Exercise objective: From the line that contains "Show details (1049, 2104)" to the last line of the data, every line is to be transcribed exactly; no other line is to be included.

(Saved data entries)
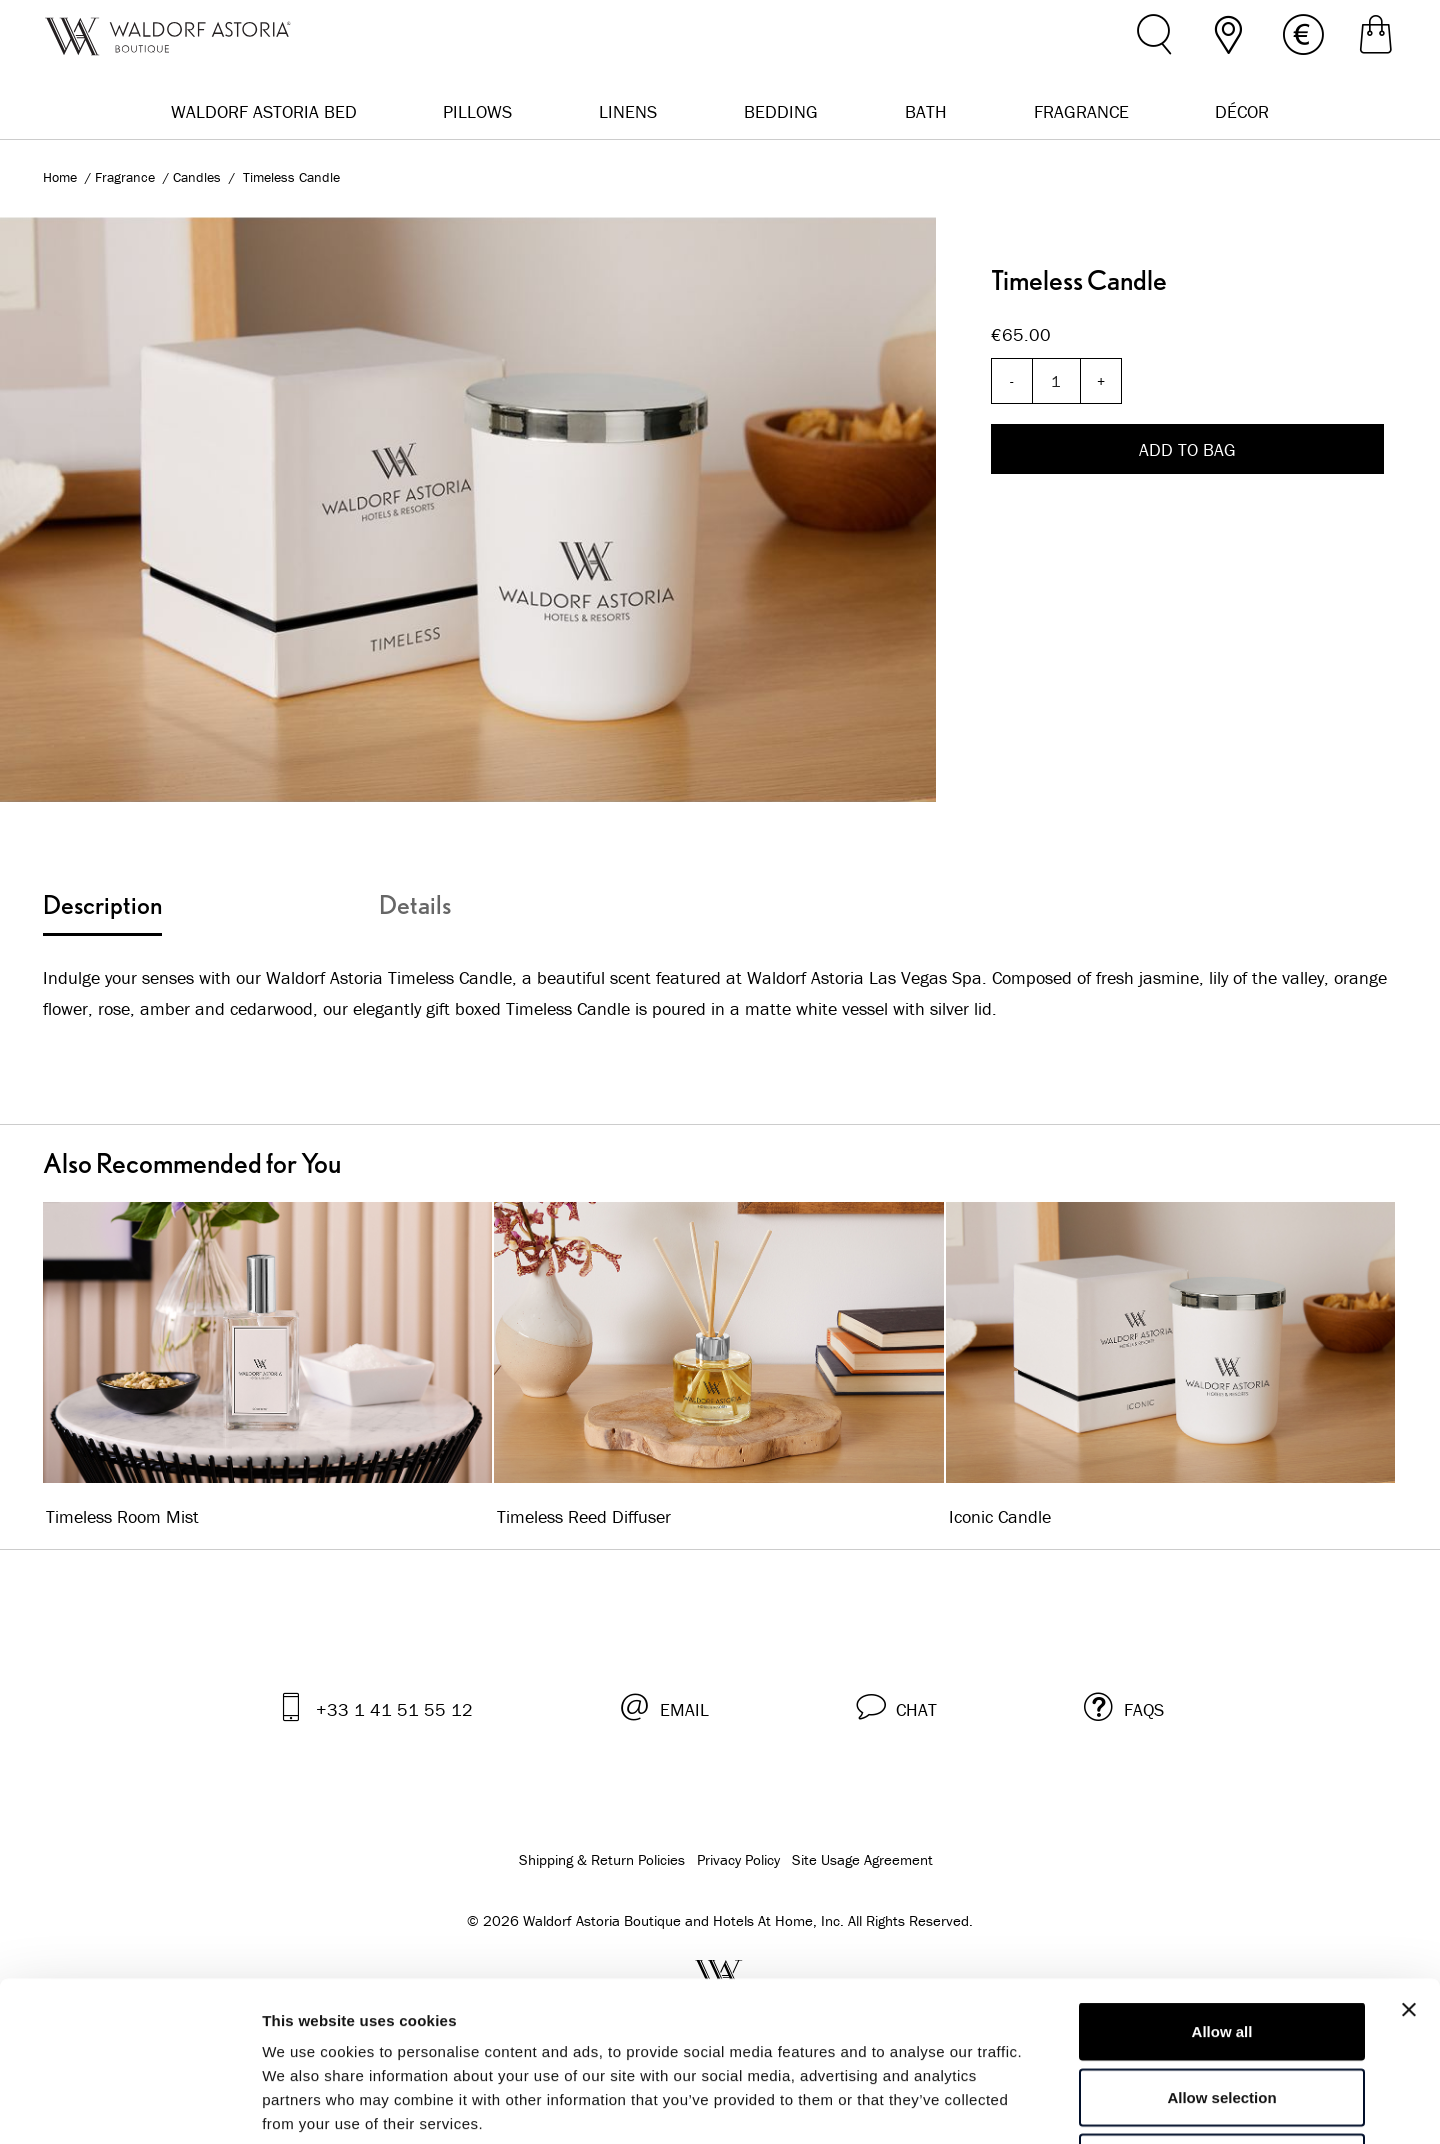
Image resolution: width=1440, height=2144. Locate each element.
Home (60, 177)
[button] (896, 1706)
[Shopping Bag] (1376, 38)
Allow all (1222, 1881)
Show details (1049, 2104)
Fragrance (127, 177)
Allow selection (1221, 1947)
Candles (199, 177)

Response area:
Show details (1049, 2104)
Fragrance (127, 177)
Allow selection (1221, 1947)
Candles (199, 177)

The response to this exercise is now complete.